▸ Exercise brief
Find "HELP & INFORMATION" below and begin at its line; stop after the line with "Alphabetical Brand Index". Output those lines exactly, without pictures.

[Stored data]
-.-.-
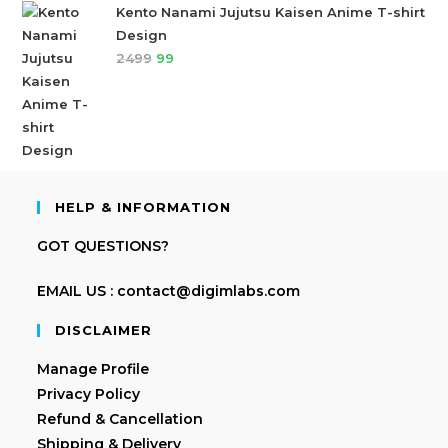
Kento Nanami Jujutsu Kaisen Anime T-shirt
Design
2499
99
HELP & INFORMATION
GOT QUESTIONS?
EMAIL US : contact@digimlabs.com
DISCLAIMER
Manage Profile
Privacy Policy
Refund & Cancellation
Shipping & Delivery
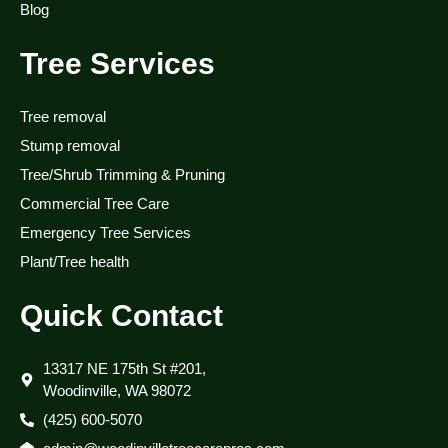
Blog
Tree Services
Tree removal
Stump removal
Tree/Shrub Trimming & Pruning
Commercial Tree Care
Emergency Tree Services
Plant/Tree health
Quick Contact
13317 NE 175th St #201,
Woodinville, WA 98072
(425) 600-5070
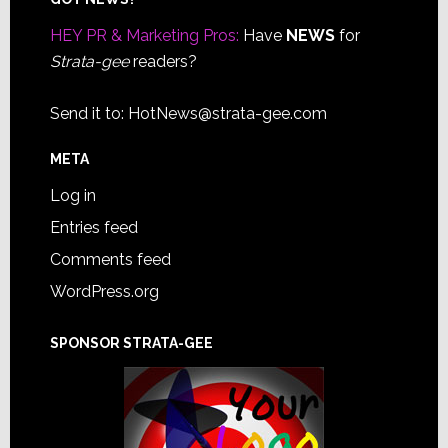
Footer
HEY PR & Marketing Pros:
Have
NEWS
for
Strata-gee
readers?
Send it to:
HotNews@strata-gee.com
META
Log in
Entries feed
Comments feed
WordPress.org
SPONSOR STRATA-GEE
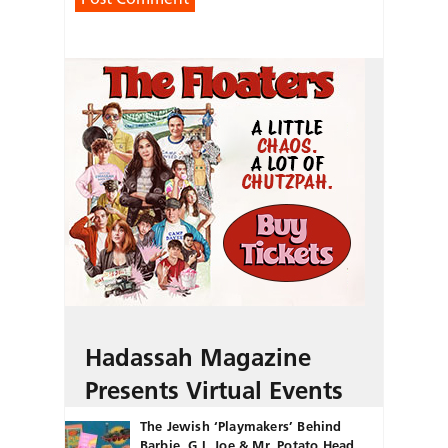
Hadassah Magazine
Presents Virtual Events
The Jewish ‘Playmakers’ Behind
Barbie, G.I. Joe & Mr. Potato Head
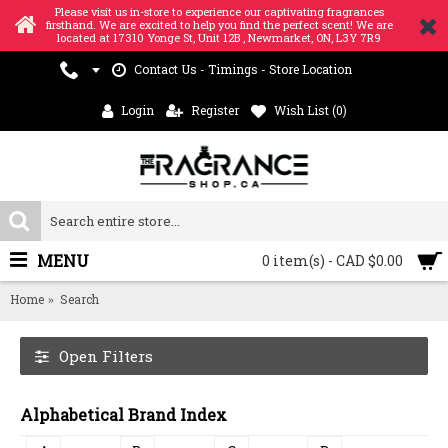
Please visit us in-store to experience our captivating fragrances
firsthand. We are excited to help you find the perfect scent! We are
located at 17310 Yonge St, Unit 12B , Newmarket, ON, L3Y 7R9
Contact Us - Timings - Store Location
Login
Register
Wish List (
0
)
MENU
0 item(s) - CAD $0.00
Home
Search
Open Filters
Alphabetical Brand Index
-.-.-
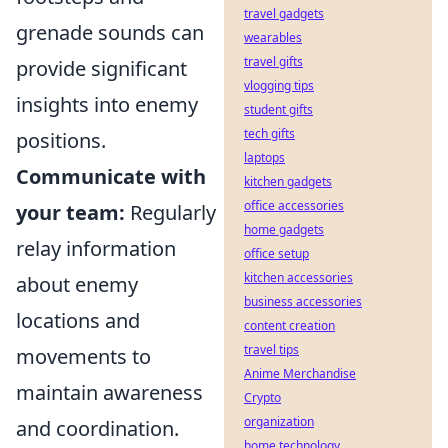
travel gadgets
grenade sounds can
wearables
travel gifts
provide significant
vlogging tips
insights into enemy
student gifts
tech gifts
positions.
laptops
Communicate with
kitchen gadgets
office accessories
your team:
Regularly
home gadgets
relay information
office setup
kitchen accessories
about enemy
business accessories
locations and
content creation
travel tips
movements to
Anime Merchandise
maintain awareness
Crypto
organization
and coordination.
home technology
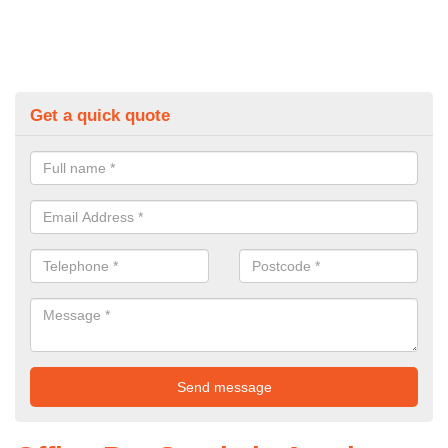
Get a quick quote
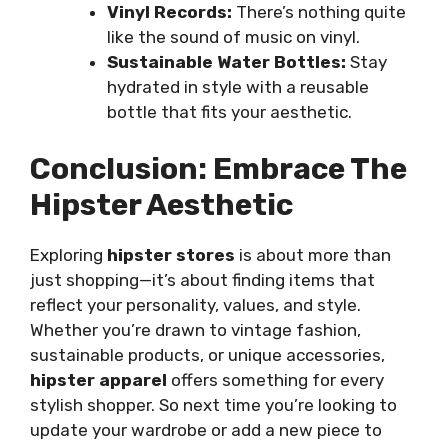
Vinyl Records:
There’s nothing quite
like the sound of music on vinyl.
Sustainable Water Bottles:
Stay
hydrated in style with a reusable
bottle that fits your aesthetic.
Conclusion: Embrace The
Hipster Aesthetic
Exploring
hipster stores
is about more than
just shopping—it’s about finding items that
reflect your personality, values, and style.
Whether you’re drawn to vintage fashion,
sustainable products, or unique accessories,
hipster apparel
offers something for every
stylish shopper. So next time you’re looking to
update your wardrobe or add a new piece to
-.-.-
▸ Final answer
HELP & INFORMATION
GOT QUESTIONS?
EMAIL US : contact@digimlabs.com
DISCLAIMER
Manage Profile
Privacy Policy
Refund & Cancellation
Shipping & Delivery
Blog
Tree Services
Tree removal
Stump removal
Tree/Shrub Trimming & Pruning
Commercial Tree Care
Emergency Tree Services
Plant/Tree health
Quick Contact
13317 NE 175th St #201,
Woodinville, WA 98072
(425) 600-5070
Footer
HEY PR & Marketing Pros:
Have
NEWS
for
Strata-gee
readers?
Send it to:
HotNews@strata-gee.com
META
Log in
Entries feed
Comments feed
WordPress.org
SPONSOR STRATA-GEE
Hadassah Magazine
Presents Virtual Events
The Jewish ‘Playmakers’ Behind
Barbie, G.I. Joe & Mr. Potato Head
Please visit us in-store to experience our captivating fragrances
firsthand. We are excited to help you find the perfect scent! We are
located at 17310 Yonge St, Unit 12B , Newmarket, ON, L3Y 7R9
Contact Us - Timings - Store Location
Login
Register
Wish List (
0
)
MENU
0 item(s) - CAD $0.00
Home
Search
Open Filters
Alphabetical Brand Index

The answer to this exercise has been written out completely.